Taken from an article in the New York Times, November 5, 2011 written by Sarah Shourd, a writer who was imprisoned in Iran, entitled “Torture by Solitude.”
“After two months with next to no human contact, my mind began to slip. Some days, I heard phantom footsteps coming down the hall. I spent large portions of my days crouched down on all fours by a small slit in the door, listening. In the periphery of my vision, I began to see flashing lights, only to jerk my head around to find that nothing was there. More than once, I beat at the walls until my knuckles bled and cried myself into a state of exhaustion. At one point, I heard someone screaming, and it wasn’t until I felt the hands of one of the friendlier guards on my face, trying to revive me, that I realized the screams were my own.
Of the 14 and a half months, or 9,840 hours, I was held as a political hostage at Evin prison in Tehran, I spent 9,495 of them in solitary confinement. I was shocked to find out that the United Nations Convention Against Torture, one of the few conventions the United States has ratified, does not mention solitary confinement.
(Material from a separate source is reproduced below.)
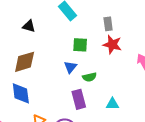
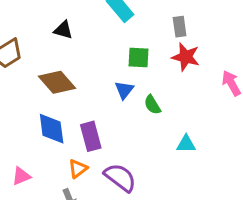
brown diamond: (25, 62) -> (57, 82), turned 65
green semicircle: (90, 77) -> (152, 105), turned 72
purple rectangle: (79, 99) -> (91, 136), moved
I learned that there are untold numbers of prisoners around the world in solitary, including an estimated 20,000 to 25,000 in the United States. According to the United Nations the practice appears to be growing and diversifying in its use and severity.
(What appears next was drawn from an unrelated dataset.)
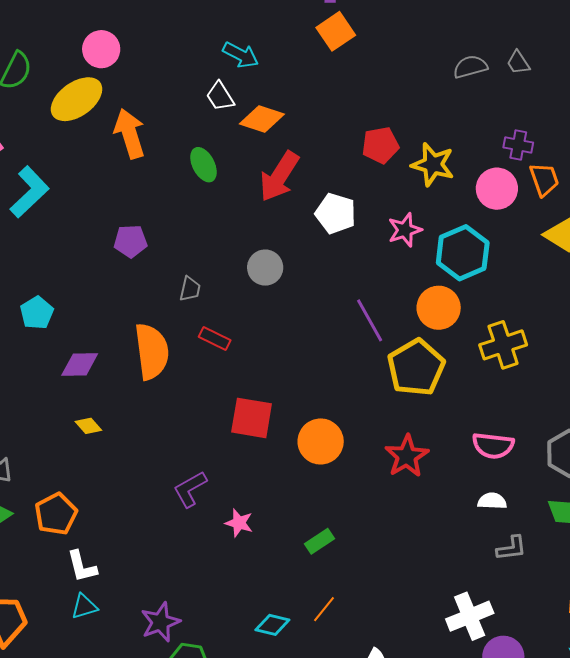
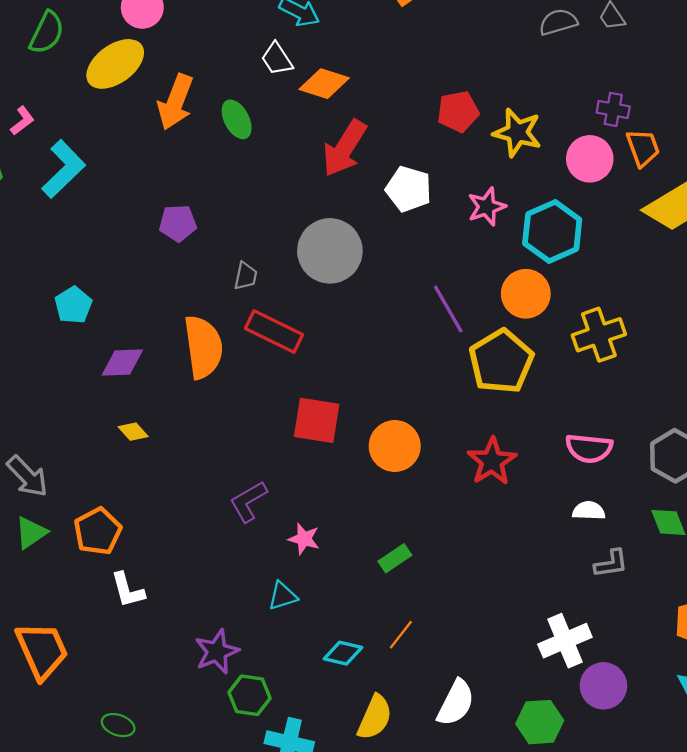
orange arrow: (130, 134) -> (175, 102), turned -141
green ellipse: (203, 165) -> (237, 119), moved
gray circle: (265, 268) -> (330, 251), size x1.6
red rectangle: (215, 338) -> (274, 331), size x1.6
cyan triangle: (84, 606) -> (283, 596), moved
“Amy Fettig at the American Civil Liberties Union said: “In the U.S. we use solitary as a routine prison administrative practice. It’s not something that’s used as a last recourse, as it should be.”
“The United States is the country with the most prisoners in solitary confinement in the world. There needs to be clearer standards regarding what is disciplinary and what moves into the category of ‘severe pain and suffering, either physical or mental,’ which is definitely prohibited under international law. There should be a ban on prolonged solitary confinement. Any case that lasts more than 15 days should be carefully investigated.
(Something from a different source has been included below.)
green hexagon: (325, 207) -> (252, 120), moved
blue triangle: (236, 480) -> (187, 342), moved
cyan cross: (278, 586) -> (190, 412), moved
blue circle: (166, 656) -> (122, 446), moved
“You don’t have to beat someone to inflict pain and suffering; the psychological torture of prolonged solitary confinement leaves no marks, but its effects are severe and long-lasting. The excessive use of solitary confinement constitutes cruel and unusual punishment — that it is torture. The United Nations should proscribe this inhumane practice, and the United States should take the lead role in its eradication.”